Updated

When a new Congress convenes next week, lawmakers will call on the Bush administration to do all it can to help victims of the tsunamis (search) in Asia and Africa. Questions of how much aid will be needed — and how to pay for it — will come later.

Lawmakers and congressional aides say the Bush administration should have enough funds available for immediate relief operations without having to request more right away.

But more money will likely be needed at some point to replenish emergency funds depleted by the disaster and to help pay for longer term relief and reconstruction.

Some lawmakers say af a package expected early next year for funding for the Iraq war, for which the administration is likely to ask for $75 billion to $100 billion.

A senior Democrat, Patrick Leahy (search) of Vermont, said the administration should seek new funds as part of the Iraq (search) package instead of stripping money from existing foreign aid programs, such as those fighting childhood hunger and diseases.

Another option, Leahy said, would be using billions of unspent dollars intended for Iraq reconstruction. The administration has spent little of the $18.4 billion in reconstruction funds approved by Congress last year, citing security problems and bureaucratic delays.

"That would be the quickest and easiest way because you wouldn't have to hurt the most devastated to help the most devastated," said Leahy, top Democrat on the Senate Appropriations foreign operations subcommittee, which oversees foreign aid.

But Rep.
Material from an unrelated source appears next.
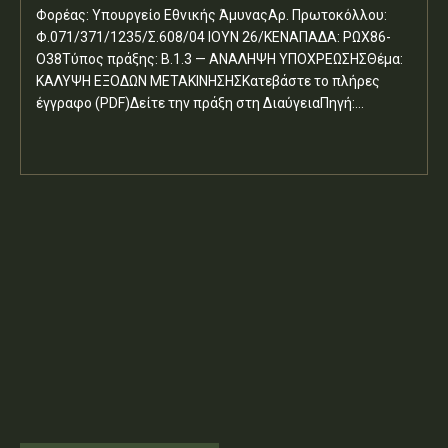
Φορέας: Υπουργείο Εθνικής ΆμυναςΑρ. Πρωτοκόλλου:
Φ.071/371/1235/Σ.608/04 ΙΟΥΝ 26/ΚΕΝΑΠΑΔΑ: ΡΩΧ86-
Ο38Τύπος πράξης: Β.1.3 — ΑΝΑΛΗΨΗ ΥΠΟΧΡΕΩΣΗΣΘέμα:
ΚΑΛΥΨΗ ΕΞΟΔΩΝ ΜΕΤΑΚΙΝΗΣΗΣΚατεβάστε το πλήρες
έγγραφο (PDF)Δείτε την πράξη στη ΔιαύγειαΠηγή:...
Jim Kolbe, R-Ariz., who chairs the House Appropriations foreign operations subcommittee, cautioned against shifting money from Iraq reconstruction. He said those funds were supposed to be spent over three years.

"It's not as though they haven't spent it because it's not needed," he said.
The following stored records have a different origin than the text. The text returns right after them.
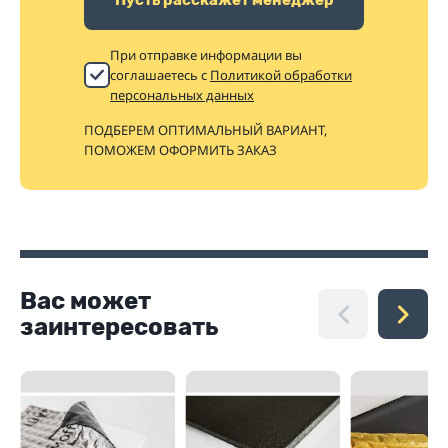
При отправке информации вы
соглашаетесь с
Политикой обработки
персональных данных
ПОДБЕРЕМ ОПТИМАЛЬНЫЙ ВАРИАНТ,
ПОМОЖЕМ ОФОРМИТЬ ЗАКАЗ
Вас может
заинтересовать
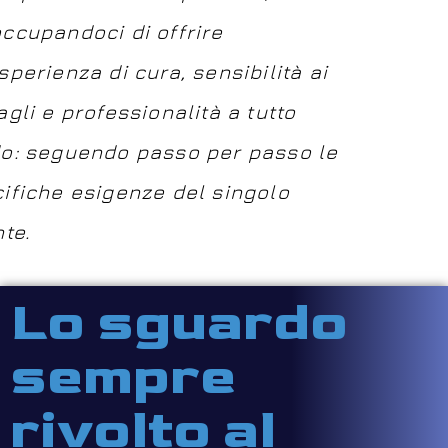
ccupandoci di offrire
sperienza di cura, sensibilità ai
agli e professionalità a tutto
o: seguendo passo per passo le
ifiche esigenze del singolo
nte.
Lo sguardo
sempre
rivolto al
Kolbe said it is possible — but not certain — that the administration could request relief funds as part of next year's Iraq spending bill.

Any funding decisions will depend on the scope of the damage, the contributions from other nations and whether funds can be shifted from other programs, he said.

U.S. officials are providing an initial $35 million aid package and have pledged to provide more help. The Red Cross has predicted the death toll across 12 countries could pass 100,000.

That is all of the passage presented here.